The Commonwealth Bank has lodged its submission to the Senate Standing Economics Committee’s Inquiry into the Economic security for women in retirement.
In the submission, CBA commends the Senate for highlighting the important issue of gender inequity in retirement savings in Australia, and makes a number of policy recommendations to help bridge the gap.
Annabel Spring, Group Executive Wealth Management said: “The Commonwealth Bank Retire Ready Index, released in August 2015, found that single women are significantly less ready for retirement than single men and couples.
“Single women only have 47 per cent of what they need for a comfortable retirement (according to the ASFA Standard and including the Age Pension), compared with 78 per cent for single men and 98 per cent for couples. Women aged between 60 and 64 are even worse off, with only 36 per cent of what they need for a comfortable retirement, compared with 62 per cent for single men of the same age and 84 per cent for couples.
“Having not enjoyed the long-term benefits of compulsory super, single women in their early 60s are well short of the standard for a comfortable retirement.

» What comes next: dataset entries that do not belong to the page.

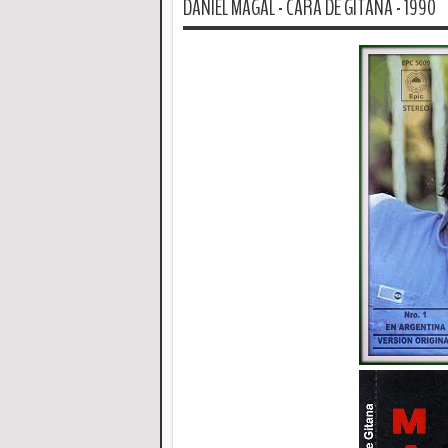
DANIEL MAGAL - CARA DE GITANA - 1990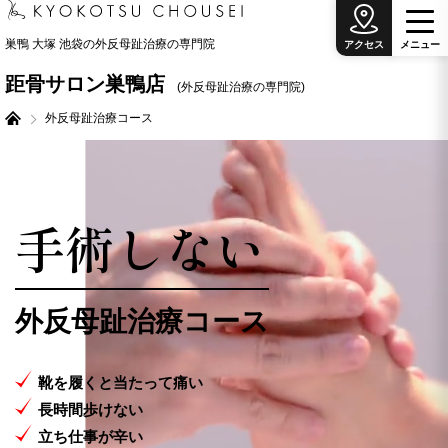
巣鴨 大塚 池袋の外反母趾治療の専門院
アクセス
メ
ニ
ュ
ー
距骨サロン巣鴨店
(外反母趾治療の専門院)
外反母趾治療コース
手術しない
外反母趾治療コース
2026.07.17
靴を履くと当たって痛い
【キョコまちVol.6】国宝級！輝くドラゴン櫻と
癒しのマドンナ 距骨サロン松本店
長時間歩けない
立ち仕事が辛い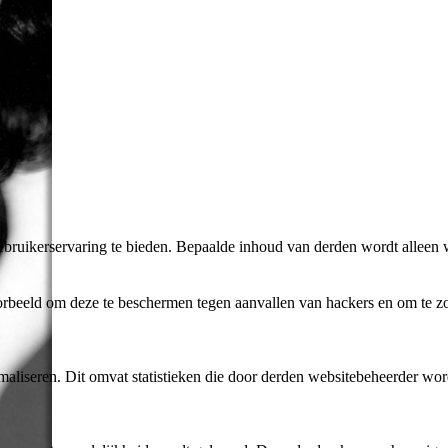
bruikerservaring te bieden. Bepaalde inhoud van derden wordt alleen 
rbeeld om deze te beschermen tegen aanvallen van hackers en om te zor
aliseren. Dit omvat statistieken die door derden websitebeheerder wor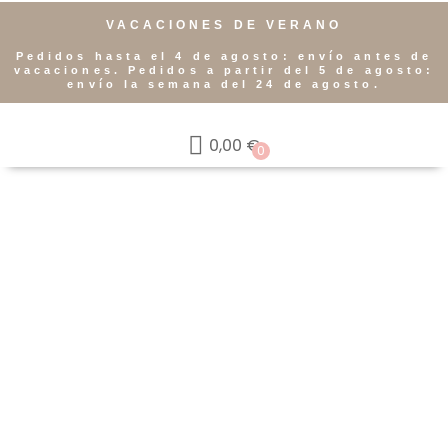
VACACIONES DE VERANO
Pedidos hasta el 4 de agosto: envío antes de
vacaciones. Pedidos a partir del 5 de agosto:
envío la semana del 24 de agosto.
0,00
€
0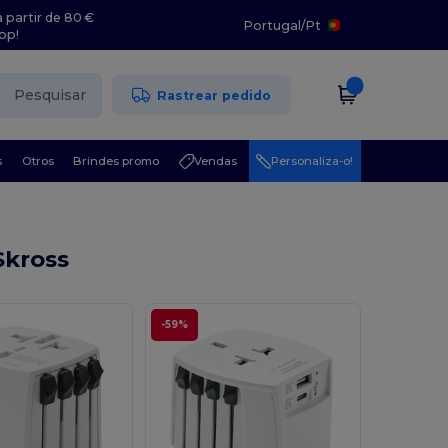
 partir de 80 €
Portugal
/
Pt
pp!
Pesquisar
Rastrear pedido
s
Otros
Brindes promo
Vendas
Personaliza-o!
Skross
-59%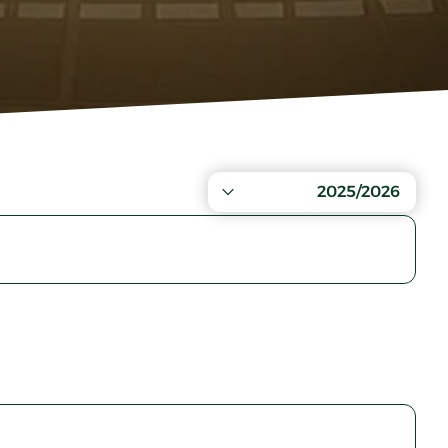
2025/2026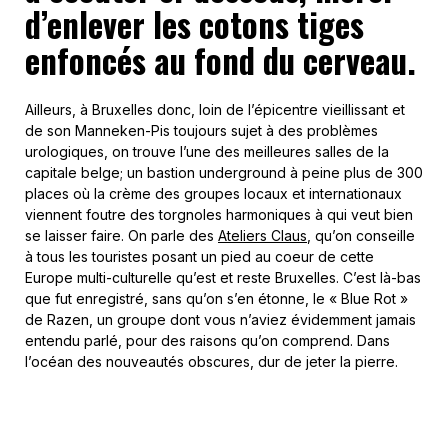
d’enlever les cotons tiges
enfoncés au fond du cerveau.
Ailleurs, à Bruxelles donc, loin de l’épicentre vieillissant et
de son Manneken-Pis toujours sujet à des problèmes
urologiques, on trouve l’une des meilleures salles de la
capitale belge; un bastion underground à peine plus de 300
places où la crème des groupes locaux et internationaux
viennent foutre des torgnoles harmoniques à qui veut bien
se laisser faire. On parle des
Ateliers Claus
, qu’on conseille
à tous les touristes posant un pied au coeur de cette
Europe multi-culturelle qu’est et reste Bruxelles. C’est là-bas
que fut enregistré, sans qu’on s’en étonne, le « Blue Rot »
de Razen, un groupe dont vous n’aviez évidemment jamais
entendu parlé, pour des raisons qu’on comprend. Dans
l’océan des nouveautés obscures, dur de jeter la pierre.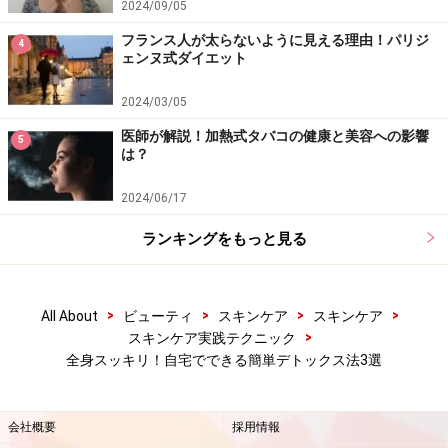
2024/09/05
フランス人が太らないように見える理由！パリジ
4
ェンヌ式ダイエット
2024/03/05
医師が解説！加熱式タバコの健康と美容への影響
5
は？
2024/06/17
ランキングをもっと見る
>
>
>
>
All About
ビューティ
スキンケア
スキンケア
>
スキンケア実践テクニック
全身スッキリ！自宅でできる簡単デトックス法3選
会社概要
採用情報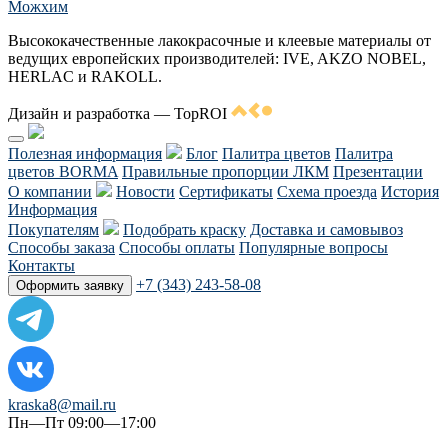
Можхим
Высококачественные лакокрасочные и клеевые материалы от
ведущих европейских производителей: IVE, AKZO NOBEL,
HERLAC и RAKOLL.
Дизайн и разработка — TopROI
Полезная информация
Блог
Палитра цветов
Палитра
цветов BORMA
Правильные пропорции ЛКМ
Презентации
О компании
Новости
Сертификаты
Схема проезда
История
Информация
Покупателям
Подобрать краску
Доставка и самовывоз
Способы заказа
Способы оплаты
Популярные вопросы
Контакты
+7 (343) 243-58-08
Оформить заявку
kraska8@mail.ru
Пн—Пт 09:00—17:00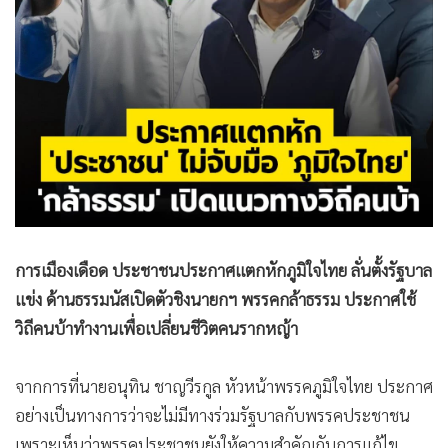
•
สังคม-โซเชียล
การเมืองเดือด ประชาชนประกาศแตกหักภูมิใจไทย ลั่นตั้งรัฐบาล
แข่ง ด้านธรรมนัสเปิดตัวชิงนายกฯ พรรคกล้าธรรม ประกาศใช้
วิถีคนบ้าทำงานเพื่อเปลี่ยนชีวิตคนรากหญ้า
จากการที่นายอนุทิน ชาญวีรกูล หัวหน้าพรรคภูมิใจไทย ประกาศ
อย่างเป็นทางการว่าจะไม่มีทางร่วมรัฐบาลกับพรรคประชาชน
เพราะเห็นว่าพรรคประชาชนยังให้ความสำคัญกับการแก้ไข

Retirement for many people is a time of great possibility but it is also challenging, particularly for women. Women typically earn less than men, are more likely to be the primary care giver for young children or ageing parents, and retire earlier. All these factors impact on their earning potential and their savings for retirement, and given women continue to have longer life expectancy than men this creates a real barrier to equity for women in retirement.

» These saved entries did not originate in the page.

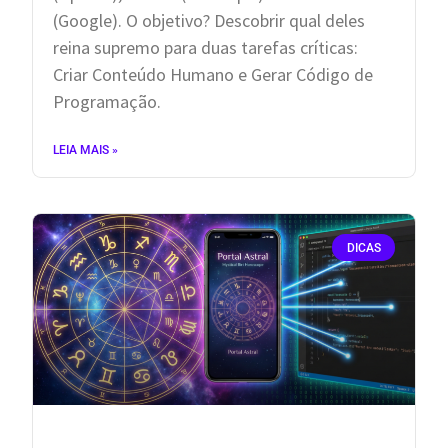
(Google). O objetivo? Descobrir qual deles
reina supremo para duas tarefas críticas:
Criar Conteúdo Humano e Gerar Código de
Programação.
LEIA MAIS »
DICAS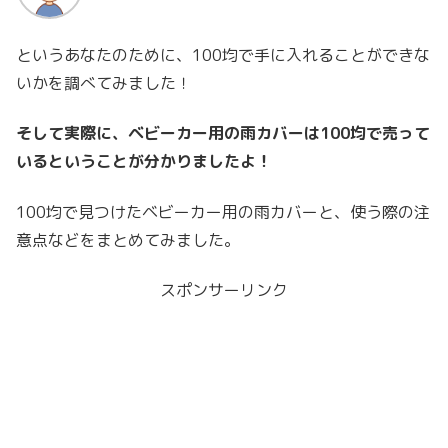
というあなたのために、100均で手に入れることができな
いかを調べてみました！
そして実際に、ベビーカー用の雨カバーは100均で売って
いるということが分かりましたよ！
100均で見つけたベビーカー用の雨カバーと、使う際の注
意点などをまとめてみました。
スポンサーリンク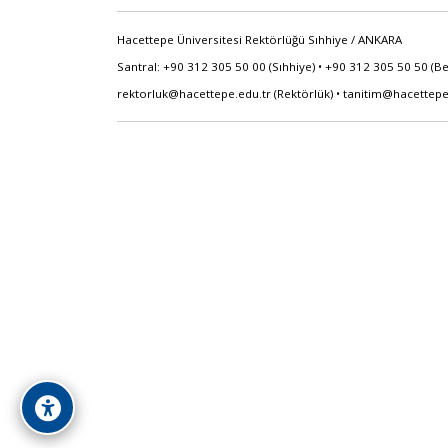
Hacettepe Üniversitesi Rektörlüğü Sıhhiye / ANKARA
Santral: +90 312 305 50 00 (Sıhhiye) • +90 312 305 50 50 (B
rektorluk@hacettepe.edu.tr
(Rektörlük) •
tanitim@hacettepe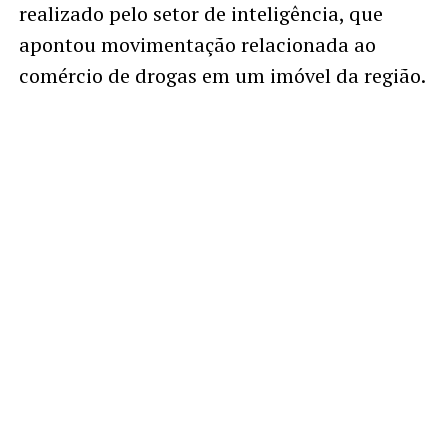
realizado pelo setor de inteligência, que
apontou movimentação relacionada ao
comércio de drogas em um imóvel da região.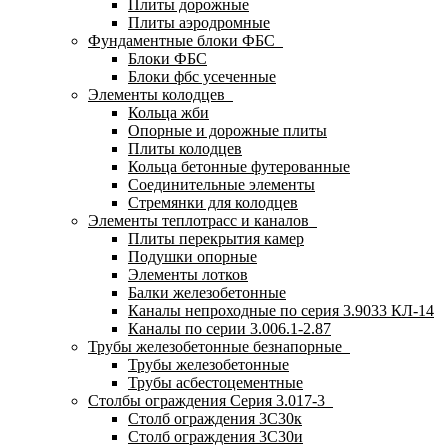
Плиты дорожные
Плиты аэродромные
Фундаментные блоки ФБС
Блоки ФБС
Блоки фбс усеченные
Элементы колодцев
Кольца жби
Опорные и дорожные плиты
Плиты колодцев
Кольца бетонные футерованные
Соединительные элементы
Стремянки для колодцев
Элементы теплотрасс и каналов
Плиты перекрытия камер
Подушки опорные
Элементы лотков
Балки железобетонные
Каналы непроходные по серия 3.9033 КЛ-14
Каналы по серии 3.006.1-2.87
Трубы железобетонные безнапорные
Трубы железобетонные
Трубы асбестоцементные
Столбы ограждения Серия 3.017-3
Столб ограждения 3С30к
Столб ограждения 3С30и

“The combination of lower financial literacy, lack of confidence in financial capabilities and challenges in the workplace means that women may be prevented from retiring comfortably. We believe that a package of complementary superannuation and non-superannuation reforms is necessary and we look forward to working with the Committee to develop options,” Ms Spring said.
Recent research by Colonial First State Global Asset Management (CFSGAM) found some women (aged 35-49 who are non-advised) have a lesser propensity than men to invest in growth assets such as equities. This differential has been maintained even as equity markets and general investor sentiment recovered after the global financial crisis.

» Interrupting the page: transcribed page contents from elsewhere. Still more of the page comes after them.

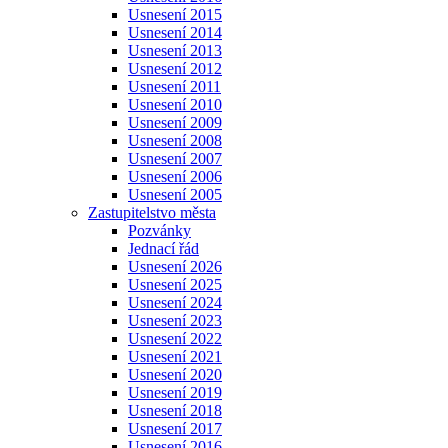
Usnesení 2015
Usnesení 2014
Usnesení 2013
Usnesení 2012
Usnesení 2011
Usnesení 2010
Usnesení 2009
Usnesení 2008
Usnesení 2007
Usnesení 2006
Usnesení 2005
Zastupitelstvo města
Pozvánky
Jednací řád
Usnesení 2026
Usnesení 2025
Usnesení 2024
Usnesení 2023
Usnesení 2022
Usnesení 2021
Usnesení 2020
Usnesení 2019
Usnesení 2018
Usnesení 2017
Usnesení 2016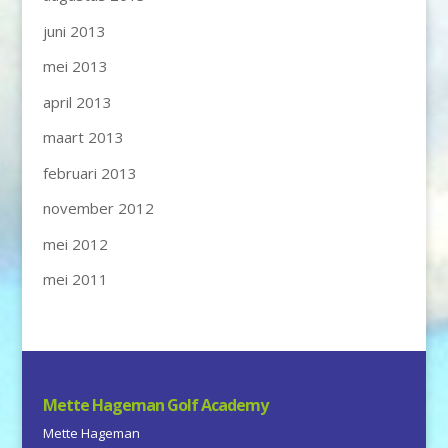
juni 2013
mei 2013
april 2013
maart 2013
februari 2013
november 2012
mei 2012
mei 2011
Mette Hageman Golf Academy
Mette Hageman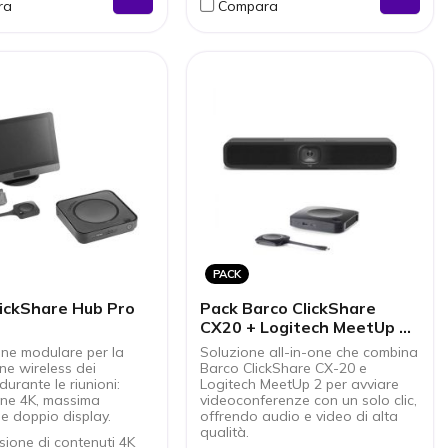
ra
Compara
Gestione remota tramite le
piattaforme Yealink.
Sicurezza di livello enterprise
con WPA3 e PIN.
Design compatto e ordinato
con cavo, ricco di I/O
PACK
lickShare Hub Pro
Pack Barco ClickShare
CX20 + Logitech MeetUp 2
per videoconferenze
one modulare per la
Soluzione all-in-one che combina
wireless
ne wireless dei
Barco ClickShare CX-20 e
durante le riunioni:
Logitech MeetUp 2 per avviare
one 4K, massima
videoconferenze con un solo clic,
e doppio display.
offrendo audio e video di alta
qualità.
sione di contenuti 4K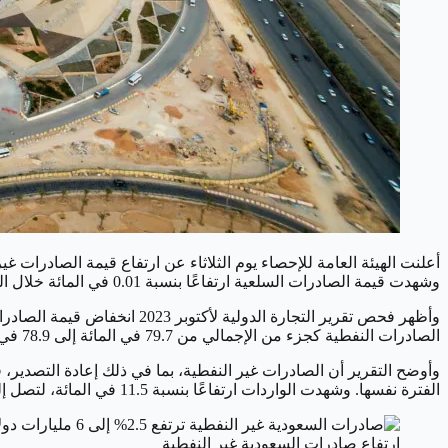
وشهدت قيمة الصادرات السلعية ارتفاعًا بنسبة 0.01 في المائة خلال الفترة نفسها.
الصادرات النفطية كجزء من الإجمالي من 79.7 في المائة إلى 78.9 في المائة.
الفترة نفسها. وشهدت الواردات ارتفاعًا بنسبة 11.5 في المائة، لتصل إلى 73.9 مليار ريال في أكتوبر 2023، مقارنة بـ66.3 مليار ريال في نفس الشهر من العام الماضي.
ارتفاع صادرات السعودية غير النفطية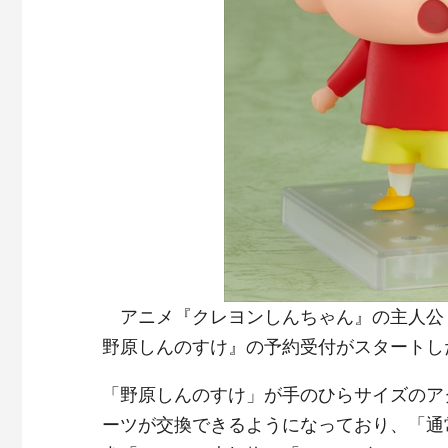
アニメ『クレヨンしんちゃん』の主人公
野原しんのすけ』の予約受付がスタートし
「野原しんのすけ」が手のひらサイズのア
ーツが交換できるようになっており、「通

Belinda Allen, CFSGAM Senior Analyst, Economics and Market Research said: “This lower appetite for risk is important when placed in the context of lower super balances and the gender pay gap, which has widened post-GFC, and lower financial literacy, in general, compared to males.
“As women already face retirement with average superannuation balances which are substantially less than their male counterparts, an aversion to higher risk investment strategies holds them back from the opportunity of achieving the higher long term returns available from growth assets.”
The Bank’s recommendations for policy improvements include modifying the concessional contribution caps to allow individuals with interrupted work patterns greater flexibility in applying their caps; introducing consistent tax deductibility for financial advice; extending the Federal Government’s Paid Parental Leave scheme to include superannuation payments; and continuing to implement the National Financial Literacy Strategy.
The submission also points to CBA’s efforts to help bridge the retirement savings gap, such as our parental leave scheme, commitment to financial literacy, and education programs for our people in understanding and meeting women’s unique financial needs.